The burgeoning military and intelligence alliance between the countries is causing growing concern in Iran, Azerbaijan's southern neighbor, and in nearby longtime rival Armenia.
The Israeli Aerostar and Orbiter 2M UAVs are being manufactured by Baku's Azad Systems Co., a joint venture between Azerbaijan's Defense Ministry and Aeronautics Defense Systems of Israel.
That's the country's third largest UAV manufacturer after Israel Aerospace Industries and Elbit Systems.
Around 70 percent of the components are produced in Israel, the rest in Azerbaijan.
Sixty of the drones are to be delivered to Azerbaijan's armed forces by the end of the year, primarily for intelligence, surveillance and reconnaissance missions.

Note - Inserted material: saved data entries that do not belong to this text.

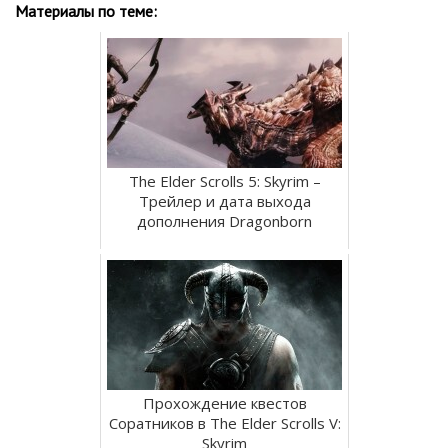
Материалы по теме:
The Elder Scrolls 5: Skyrim –
Трейлер и дата выхода
дополнения Dragonborn
Прохождение квестов
Соратников в The Elder Scrolls V:
Skyrim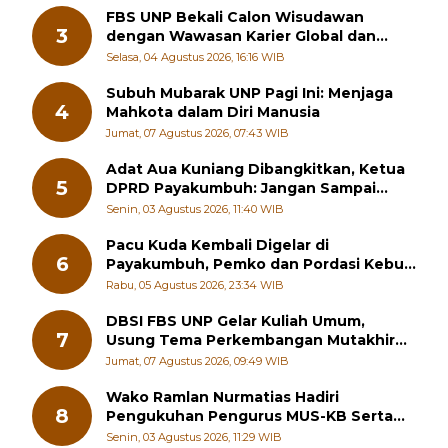
FBS UNP Bekali Calon Wisudawan
3
dengan Wawasan Karier Global dan
Kewirausahaan Kreatif
Selasa, 04 Agustus 2026, 16:16 WIB
Subuh Mubarak UNP Pagi Ini: Menjaga
4
Mahkota dalam Diri Manusia
Jumat, 07 Agustus 2026, 07:43 WIB
Adat Aua Kuniang Dibangkitkan, Ketua
5
DPRD Payakumbuh: Jangan Sampai
Generasi Muda Hilang Jati Diri
Senin, 03 Agustus 2026, 11:40 WIB
Pacu Kuda Kembali Digelar di
6
Payakumbuh, Pemko dan Pordasi Kebut
Persiapan!
Rabu, 05 Agustus 2026, 23:34 WIB
DBSI FBS UNP Gelar Kuliah Umum,
7
Usung Tema Perkembangan Mutakhir
Sastra Dunia
Jumat, 07 Agustus 2026, 09:49 WIB
Wako Ramlan Nurmatias Hadiri
8
Pengukuhan Pengurus MUS-KB Serta
LMKB Periode 2026-2031,
Senin, 03 Agustus 2026, 11:29 WIB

Azerbaijan's military already operates Elbit Systems' Hermes 450 and IAI's Searcher reconnaissance drones, as well as some of Aeronautics Defense Systems' Aerostar and Orbiter craft.
Azerbaijan Minister of Defense Industry Yavar Jamalov told the Azerbaijan Press Agency that Baku is considering the production of missile-armed UAVs within the next two years, a development guaranteed to deepen Iranian and Armenian concerns.

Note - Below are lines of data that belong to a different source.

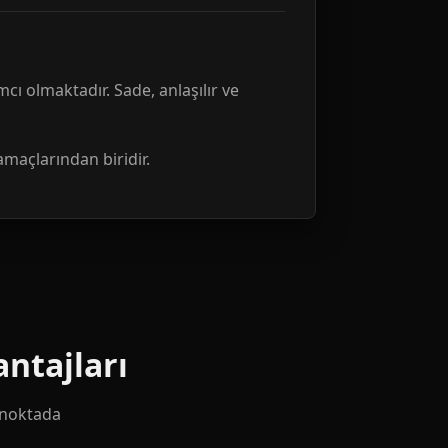
mcı olmaktadır. Sade, anlaşılır ve
amaçlarından biridir.
ntajları
k noktada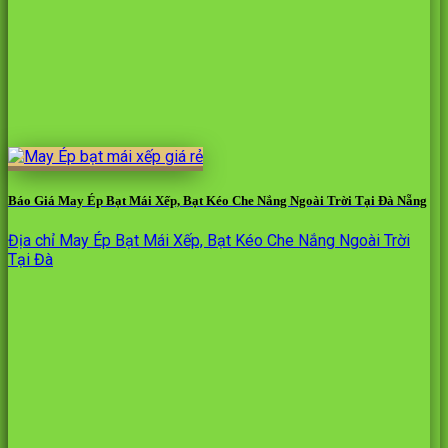
Báo Giá May Ép Bạt Mái Xếp, Bạt Kéo Che Nắng Ngoài Trời Tại Đà Nẵng
Địa chỉ May Ép Bạt Mái Xếp, Bạt Kéo Che Nắng Ngoài Trời
Tại Đà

The UAV deal with Azerbaijan allows Israeli manufacturers to pick up some of the slack that appeared when Israel's strategic military alliance with Turkey collapsed in 2010.
APA reported that Aeronautics Defense Systems beat out several Turkish defense firms, including TAI, Baykar Makina and Global Teknik, for the UAV venture set up in March.
Azerbaijan, which lies in the energy-rich Caspian Basin, has oil reserves of more than 1.2 billion barrels as well as 4.4 trillion cubic feet of natural gas. It is one of Israel's largest suppliers of crude oil.
Last Sunday, Israel's air force marked the 40th anniversary of the formation of its first UAV unit, Squadron 200 at the Palmachim Air Base on the Mediterranean coast south of Tel Aviv from where IAI satellites are launched.
The squadron was equipped with a drone named the Scout, built by what was then Israel Aircraft Industries, and became operational in October 1981. The Scout made its combat debut in the June 1982 Israeli invasion of Lebanon.
That campaign evolved into a counter-terrorism conflict that has dragged on to this day, even after Israeli withdrew from its last foothold in south Lebanon in May 2000.
In the years since the Scout took to the skies, but particularly after 9/11, Israel has become one of the world's leading UAV manufacturers, second only to the United States.
The Israeli Defense Ministry's defense export and defense cooperation arm, known as SIBAT, says Israel's export of counter-terrorism systems, including UAVs, has risen from $2 billion a year 10 years ago to nearly $7 billion.
Defense experts expect the export of counter-terrorism systems to increase.
"The threats aren't getting any smaller," SIBAT Deputy Director Itamar Graff told Bamahane, the armed forces' magazine.
"We constantly cope with terrorist threats …The world's moving in the direction of dealing with terrorist threats.
"On issues such as home front protection, shore security and missile defense, people from around the world come to learn from us," Graff said.
"We're dealing with a variety of possible threats and we'll continue to be a dominant and significant factor in the world."
The Scout was retired in 2004. It was replaced by, among others, IAI's Searcher, which carried advanced navigation, communication and sensor systems and is in service with 10 countries.
IAI has since developed the long-endurance, 1-ton Heron that can operate at altitudes of 30,000 feet and can loiter over targets for 24 hours.
The Heron Turbo Prop, known as the Eitan, introduced into military service with Squadron 210 in February 2010, is the air force's largest and most sophisticated unmanned aerial system.
Its takeoff weight is 5 tons and can carry payloads of 2,200 pounds. It has a wingspan of 84 feet, about the same as a Boeing 737. It can stay airborne for 24 hours and has a range of around 650 miles.